Records from a collection:

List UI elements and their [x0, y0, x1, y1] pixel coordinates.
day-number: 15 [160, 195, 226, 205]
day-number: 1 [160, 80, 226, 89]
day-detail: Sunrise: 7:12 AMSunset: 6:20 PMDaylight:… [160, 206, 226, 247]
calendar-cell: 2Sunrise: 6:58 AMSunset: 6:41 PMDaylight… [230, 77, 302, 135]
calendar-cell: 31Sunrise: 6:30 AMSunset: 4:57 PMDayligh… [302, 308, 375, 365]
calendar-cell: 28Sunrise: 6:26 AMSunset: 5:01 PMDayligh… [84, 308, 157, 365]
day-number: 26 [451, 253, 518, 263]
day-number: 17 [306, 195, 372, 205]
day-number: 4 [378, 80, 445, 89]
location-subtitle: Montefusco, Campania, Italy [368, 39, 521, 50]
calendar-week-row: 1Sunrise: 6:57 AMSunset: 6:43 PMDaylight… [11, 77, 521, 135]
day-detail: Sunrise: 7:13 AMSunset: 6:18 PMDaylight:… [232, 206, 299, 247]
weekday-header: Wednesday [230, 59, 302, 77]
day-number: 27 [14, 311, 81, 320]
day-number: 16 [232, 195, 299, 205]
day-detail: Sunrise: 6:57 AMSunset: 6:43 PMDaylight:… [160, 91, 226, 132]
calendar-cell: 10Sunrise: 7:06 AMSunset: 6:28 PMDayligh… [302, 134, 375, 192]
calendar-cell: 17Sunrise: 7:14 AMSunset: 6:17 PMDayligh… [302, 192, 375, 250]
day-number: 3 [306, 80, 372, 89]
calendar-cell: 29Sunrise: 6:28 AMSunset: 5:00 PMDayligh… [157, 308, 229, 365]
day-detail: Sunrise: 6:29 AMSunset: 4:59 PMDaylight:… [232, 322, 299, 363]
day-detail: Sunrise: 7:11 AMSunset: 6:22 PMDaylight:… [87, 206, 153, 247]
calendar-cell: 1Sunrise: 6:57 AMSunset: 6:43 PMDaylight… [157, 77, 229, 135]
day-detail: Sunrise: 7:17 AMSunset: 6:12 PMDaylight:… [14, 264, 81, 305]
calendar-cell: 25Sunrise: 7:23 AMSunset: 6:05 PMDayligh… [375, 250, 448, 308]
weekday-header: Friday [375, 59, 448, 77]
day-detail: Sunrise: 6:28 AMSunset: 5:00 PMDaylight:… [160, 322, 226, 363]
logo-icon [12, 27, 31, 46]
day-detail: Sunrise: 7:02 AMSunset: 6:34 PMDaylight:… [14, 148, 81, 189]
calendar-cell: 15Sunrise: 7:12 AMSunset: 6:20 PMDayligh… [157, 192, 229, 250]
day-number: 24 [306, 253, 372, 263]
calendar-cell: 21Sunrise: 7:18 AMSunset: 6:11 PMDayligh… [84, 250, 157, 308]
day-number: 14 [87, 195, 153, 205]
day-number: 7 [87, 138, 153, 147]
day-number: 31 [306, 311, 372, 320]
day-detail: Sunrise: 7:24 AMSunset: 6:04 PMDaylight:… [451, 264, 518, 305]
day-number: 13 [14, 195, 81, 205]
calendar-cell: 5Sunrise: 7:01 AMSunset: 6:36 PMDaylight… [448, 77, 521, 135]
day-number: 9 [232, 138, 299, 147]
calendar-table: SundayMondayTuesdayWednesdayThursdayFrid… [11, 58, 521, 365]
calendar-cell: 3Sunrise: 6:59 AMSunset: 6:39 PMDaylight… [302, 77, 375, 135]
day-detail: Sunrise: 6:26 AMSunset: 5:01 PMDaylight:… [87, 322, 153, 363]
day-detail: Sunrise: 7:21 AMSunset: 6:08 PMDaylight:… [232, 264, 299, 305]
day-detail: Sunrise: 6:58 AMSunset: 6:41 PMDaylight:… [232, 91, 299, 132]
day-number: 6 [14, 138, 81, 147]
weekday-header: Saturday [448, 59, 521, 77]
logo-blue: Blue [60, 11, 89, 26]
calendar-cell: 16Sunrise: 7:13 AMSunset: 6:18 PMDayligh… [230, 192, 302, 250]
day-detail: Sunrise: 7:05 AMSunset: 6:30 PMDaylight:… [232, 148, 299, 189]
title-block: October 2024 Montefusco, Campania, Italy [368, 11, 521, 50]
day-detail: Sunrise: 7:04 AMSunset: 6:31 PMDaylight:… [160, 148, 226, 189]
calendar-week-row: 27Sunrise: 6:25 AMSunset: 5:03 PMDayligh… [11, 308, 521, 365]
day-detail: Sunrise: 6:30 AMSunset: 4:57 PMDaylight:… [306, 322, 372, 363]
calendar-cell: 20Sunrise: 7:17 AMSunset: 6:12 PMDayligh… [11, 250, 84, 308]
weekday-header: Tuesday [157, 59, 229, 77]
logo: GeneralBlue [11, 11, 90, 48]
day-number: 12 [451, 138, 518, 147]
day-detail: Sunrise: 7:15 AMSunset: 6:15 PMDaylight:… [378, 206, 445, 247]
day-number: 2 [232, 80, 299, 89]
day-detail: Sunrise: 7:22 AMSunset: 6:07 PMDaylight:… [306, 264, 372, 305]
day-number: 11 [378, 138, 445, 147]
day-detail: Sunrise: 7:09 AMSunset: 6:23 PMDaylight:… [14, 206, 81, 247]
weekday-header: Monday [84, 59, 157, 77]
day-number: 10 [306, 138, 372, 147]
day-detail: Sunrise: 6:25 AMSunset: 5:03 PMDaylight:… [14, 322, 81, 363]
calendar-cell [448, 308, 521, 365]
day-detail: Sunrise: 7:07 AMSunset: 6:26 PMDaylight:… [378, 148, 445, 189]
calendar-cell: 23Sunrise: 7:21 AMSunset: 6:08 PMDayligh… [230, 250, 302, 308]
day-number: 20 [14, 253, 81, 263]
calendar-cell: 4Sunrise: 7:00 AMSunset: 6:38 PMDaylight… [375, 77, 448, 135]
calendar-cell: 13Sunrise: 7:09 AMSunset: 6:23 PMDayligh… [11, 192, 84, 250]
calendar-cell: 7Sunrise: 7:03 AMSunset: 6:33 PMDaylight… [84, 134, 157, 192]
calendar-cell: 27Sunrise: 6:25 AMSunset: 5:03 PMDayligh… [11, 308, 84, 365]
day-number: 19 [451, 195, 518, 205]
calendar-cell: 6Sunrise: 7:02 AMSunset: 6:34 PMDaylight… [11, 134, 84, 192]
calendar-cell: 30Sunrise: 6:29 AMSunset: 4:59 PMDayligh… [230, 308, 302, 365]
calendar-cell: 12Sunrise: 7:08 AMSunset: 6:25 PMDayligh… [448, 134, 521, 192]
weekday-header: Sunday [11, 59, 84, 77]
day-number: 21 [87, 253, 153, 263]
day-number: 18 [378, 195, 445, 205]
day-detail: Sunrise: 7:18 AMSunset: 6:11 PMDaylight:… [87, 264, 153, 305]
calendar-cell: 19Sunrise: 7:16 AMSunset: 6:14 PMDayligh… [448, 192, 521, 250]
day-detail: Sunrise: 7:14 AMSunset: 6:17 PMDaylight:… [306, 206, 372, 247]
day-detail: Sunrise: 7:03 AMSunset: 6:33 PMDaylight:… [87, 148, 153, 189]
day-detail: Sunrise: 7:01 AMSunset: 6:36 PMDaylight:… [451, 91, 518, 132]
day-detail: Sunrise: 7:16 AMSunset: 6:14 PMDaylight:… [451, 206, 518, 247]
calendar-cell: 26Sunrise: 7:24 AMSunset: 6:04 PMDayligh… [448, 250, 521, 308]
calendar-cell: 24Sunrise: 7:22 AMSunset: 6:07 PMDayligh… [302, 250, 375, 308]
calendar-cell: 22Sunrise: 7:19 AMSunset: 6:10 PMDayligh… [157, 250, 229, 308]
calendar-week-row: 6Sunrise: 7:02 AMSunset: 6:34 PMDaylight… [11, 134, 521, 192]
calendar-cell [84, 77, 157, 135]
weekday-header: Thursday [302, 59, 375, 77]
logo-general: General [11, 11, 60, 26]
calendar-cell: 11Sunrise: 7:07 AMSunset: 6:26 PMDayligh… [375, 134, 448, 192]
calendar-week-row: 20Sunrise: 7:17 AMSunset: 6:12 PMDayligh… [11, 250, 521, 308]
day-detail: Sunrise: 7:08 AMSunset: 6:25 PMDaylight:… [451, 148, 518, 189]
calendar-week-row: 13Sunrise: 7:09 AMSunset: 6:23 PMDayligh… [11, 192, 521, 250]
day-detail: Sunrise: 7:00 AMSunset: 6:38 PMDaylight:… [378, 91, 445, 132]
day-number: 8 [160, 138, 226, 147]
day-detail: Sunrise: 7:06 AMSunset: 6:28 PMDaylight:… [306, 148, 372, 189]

- [EXERCISE DETAILS]: Your job is to return all lines above that hold the word "Campania".

- [SOLUTION BELOW]:
location-subtitle: Montefusco, Campania, Italy [368, 39, 521, 50]
title-block: October 2024 Montefusco, Campania, Italy [368, 11, 521, 50]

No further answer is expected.